Work to be completed :: What is needed is the full set of records, word for word, with no pictures.

━━ Entries shown ━━

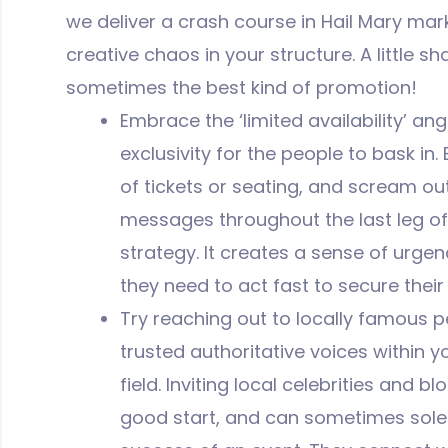
we deliver a crash course in Hail Mary ma
creative chaos in your structure. A little shak
sometimes the best kind of promotion!
Embrace the ‘limited availability’ ang
exclusivity for the people to bask in
of tickets or seating, and scream out ‘
messages throughout the last leg o
strategy. It creates a sense of urge
they need to act fast to secure their
Try reaching out to locally famous 
trusted authoritative voices within 
field. Inviting local celebrities and 
good start, and can sometimes solel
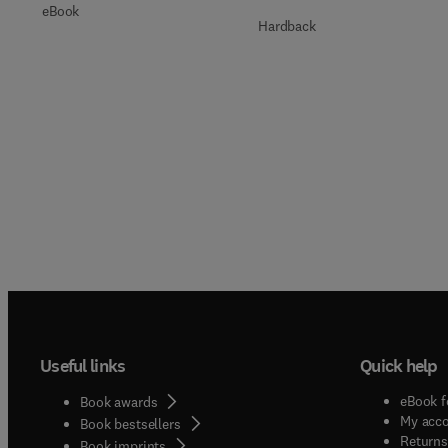
eBook
Hardback
Useful links
Quick help
eBook f
Book awards
My acc
Book bestsellers
Returns
Book imprints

━━━

Result of this task ::
we deliver a crash course in Hail Mary ma
creative chaos in your structure. A little shak
sometimes the best kind of promotion!
Embrace the ‘limited availability’ ang
exclusivity for the people to bask in
of tickets or seating, and scream out ‘
messages throughout the last leg o
strategy. It creates a sense of urge
they need to act fast to secure their
Try reaching out to locally famous 
trusted authoritative voices within 
field. Inviting local celebrities and 
good start, and can sometimes solel
eBook
Hardback
Useful links
Quick help
eBook f
Book awards
My acc
Book bestsellers
Returns
Book imprints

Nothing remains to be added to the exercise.